Where angelfish fear to tread
Cape Cod native explores the world’s oceans to photograph rarely seen marine life
Ethan Daniels is not your ordinary photographer. He’s not even your ordinary wildlife photographer. A native of Orleans, Daniels travels the world to snorkel in exotic locations and capture images of rarely seen species of marine life.
“I prefer to shoot areas that other photographers don’t, or won’t, or can’t,” Daniels says. In past years, trendy wildlife assignments have included photographing great white sharks, he says, but more recently the most fearless photographers have been shooting blue whales, or crocodiles in Indonesia. “The only way to make a living in photography these days is to do what others are not doing. I spend a lot of time in areas like mangroves that not many other photographers go.”

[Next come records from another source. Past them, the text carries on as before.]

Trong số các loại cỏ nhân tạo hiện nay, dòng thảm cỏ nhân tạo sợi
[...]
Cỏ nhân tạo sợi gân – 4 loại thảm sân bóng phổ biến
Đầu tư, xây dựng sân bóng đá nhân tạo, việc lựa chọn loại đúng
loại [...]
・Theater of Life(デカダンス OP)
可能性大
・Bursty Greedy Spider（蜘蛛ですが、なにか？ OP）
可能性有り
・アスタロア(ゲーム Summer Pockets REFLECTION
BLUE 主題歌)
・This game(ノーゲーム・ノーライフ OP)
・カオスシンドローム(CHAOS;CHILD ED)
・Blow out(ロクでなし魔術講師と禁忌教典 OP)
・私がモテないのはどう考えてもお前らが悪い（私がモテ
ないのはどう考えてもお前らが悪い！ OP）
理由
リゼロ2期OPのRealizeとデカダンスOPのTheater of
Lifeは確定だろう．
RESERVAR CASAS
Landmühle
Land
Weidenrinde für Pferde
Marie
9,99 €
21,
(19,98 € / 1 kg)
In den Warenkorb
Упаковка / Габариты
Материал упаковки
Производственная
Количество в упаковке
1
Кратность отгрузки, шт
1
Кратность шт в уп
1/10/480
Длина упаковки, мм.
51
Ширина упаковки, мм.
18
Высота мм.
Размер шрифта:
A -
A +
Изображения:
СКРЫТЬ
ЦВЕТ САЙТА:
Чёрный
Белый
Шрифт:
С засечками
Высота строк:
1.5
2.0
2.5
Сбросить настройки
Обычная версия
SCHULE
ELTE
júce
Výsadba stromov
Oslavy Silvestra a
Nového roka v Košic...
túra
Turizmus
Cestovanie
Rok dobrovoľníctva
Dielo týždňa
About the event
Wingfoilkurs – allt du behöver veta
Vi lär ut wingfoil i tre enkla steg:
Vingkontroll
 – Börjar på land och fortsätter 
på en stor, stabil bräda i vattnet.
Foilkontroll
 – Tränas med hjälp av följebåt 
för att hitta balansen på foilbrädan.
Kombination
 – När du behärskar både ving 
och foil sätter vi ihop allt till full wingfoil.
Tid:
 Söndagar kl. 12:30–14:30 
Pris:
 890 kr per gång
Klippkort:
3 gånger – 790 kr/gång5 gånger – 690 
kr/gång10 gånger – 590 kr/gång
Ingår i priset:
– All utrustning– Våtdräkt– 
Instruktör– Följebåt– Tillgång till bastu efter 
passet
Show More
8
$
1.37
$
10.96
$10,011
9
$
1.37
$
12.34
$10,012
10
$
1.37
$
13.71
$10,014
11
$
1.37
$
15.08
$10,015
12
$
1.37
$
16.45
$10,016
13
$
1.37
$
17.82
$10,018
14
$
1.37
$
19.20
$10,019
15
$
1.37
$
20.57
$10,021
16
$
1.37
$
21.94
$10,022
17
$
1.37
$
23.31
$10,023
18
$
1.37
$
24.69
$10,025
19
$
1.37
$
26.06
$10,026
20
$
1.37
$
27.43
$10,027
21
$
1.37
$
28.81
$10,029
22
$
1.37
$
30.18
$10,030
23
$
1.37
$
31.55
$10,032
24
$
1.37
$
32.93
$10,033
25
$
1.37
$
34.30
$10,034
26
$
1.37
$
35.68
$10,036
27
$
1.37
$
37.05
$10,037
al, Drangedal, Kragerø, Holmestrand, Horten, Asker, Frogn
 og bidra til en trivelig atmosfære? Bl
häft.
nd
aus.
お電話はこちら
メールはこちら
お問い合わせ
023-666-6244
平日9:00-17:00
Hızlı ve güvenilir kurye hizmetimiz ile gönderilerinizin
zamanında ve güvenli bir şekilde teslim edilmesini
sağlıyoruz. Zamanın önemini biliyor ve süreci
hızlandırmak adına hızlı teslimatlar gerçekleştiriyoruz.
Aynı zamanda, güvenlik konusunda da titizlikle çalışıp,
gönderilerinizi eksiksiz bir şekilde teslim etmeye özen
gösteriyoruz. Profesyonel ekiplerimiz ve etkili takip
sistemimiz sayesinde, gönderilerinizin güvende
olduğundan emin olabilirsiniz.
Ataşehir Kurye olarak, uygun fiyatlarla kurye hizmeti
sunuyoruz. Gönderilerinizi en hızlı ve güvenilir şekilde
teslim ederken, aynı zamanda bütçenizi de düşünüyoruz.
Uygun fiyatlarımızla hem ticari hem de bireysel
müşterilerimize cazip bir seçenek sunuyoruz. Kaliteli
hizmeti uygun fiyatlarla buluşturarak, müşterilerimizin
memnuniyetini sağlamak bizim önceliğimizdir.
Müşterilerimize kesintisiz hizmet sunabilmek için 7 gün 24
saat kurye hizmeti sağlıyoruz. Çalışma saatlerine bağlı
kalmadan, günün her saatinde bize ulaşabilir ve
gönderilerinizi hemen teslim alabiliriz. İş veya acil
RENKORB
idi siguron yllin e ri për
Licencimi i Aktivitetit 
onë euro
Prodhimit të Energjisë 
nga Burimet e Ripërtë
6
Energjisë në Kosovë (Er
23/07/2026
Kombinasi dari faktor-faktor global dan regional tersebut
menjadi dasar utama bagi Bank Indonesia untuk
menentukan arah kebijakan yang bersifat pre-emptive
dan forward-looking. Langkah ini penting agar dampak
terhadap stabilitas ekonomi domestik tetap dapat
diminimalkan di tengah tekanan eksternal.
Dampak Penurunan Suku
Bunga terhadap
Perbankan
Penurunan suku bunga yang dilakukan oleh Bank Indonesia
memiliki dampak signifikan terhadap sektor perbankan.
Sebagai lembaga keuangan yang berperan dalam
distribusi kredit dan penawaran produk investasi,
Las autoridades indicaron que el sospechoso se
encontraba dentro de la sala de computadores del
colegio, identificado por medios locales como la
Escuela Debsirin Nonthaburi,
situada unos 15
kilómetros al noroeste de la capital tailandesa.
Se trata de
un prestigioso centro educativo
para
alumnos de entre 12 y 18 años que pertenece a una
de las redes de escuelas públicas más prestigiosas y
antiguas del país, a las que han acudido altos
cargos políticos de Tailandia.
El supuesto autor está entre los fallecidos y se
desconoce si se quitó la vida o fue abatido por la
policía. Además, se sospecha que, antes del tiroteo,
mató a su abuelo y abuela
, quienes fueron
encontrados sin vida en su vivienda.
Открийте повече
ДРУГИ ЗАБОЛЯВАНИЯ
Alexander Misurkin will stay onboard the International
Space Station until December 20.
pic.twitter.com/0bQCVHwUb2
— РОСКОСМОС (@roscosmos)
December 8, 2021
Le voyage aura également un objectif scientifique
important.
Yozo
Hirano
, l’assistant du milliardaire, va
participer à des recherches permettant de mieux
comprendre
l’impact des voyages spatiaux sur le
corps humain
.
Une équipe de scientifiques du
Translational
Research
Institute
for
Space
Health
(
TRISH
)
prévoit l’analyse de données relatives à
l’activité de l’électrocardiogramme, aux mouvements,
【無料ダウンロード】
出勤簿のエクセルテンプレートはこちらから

A resident of El Cerrito, California, who grew up in Orleans, Daniels, 43, travels the world for his profession, spending most of his time in Indonesia. Working in these waters, he regularly photographs manta rays, octopus, squid, and cuttlefish and often comes across what he describes as “bizarre-looking” and venomous species, such as scorpion fish and spiny devilfish. Occasionally, he will encounter black-and-white-banded snakes, which he says are venomous—but docile. “It’s the most diverse part of the planet in terms of marine organizations,” he says of Indonesia.
In a recent interview at Pilgrim Lake in Orleans, Daniels talked about his work, his appreciation of nature, and some of the interesting wildlife he has come across in the world’s waters. Then, he donned his wet suit, unpacked his underwater camera, and demonstrated a day on the job with a swim and shoot in the lake, the same spot where he first learned to swim as a boy.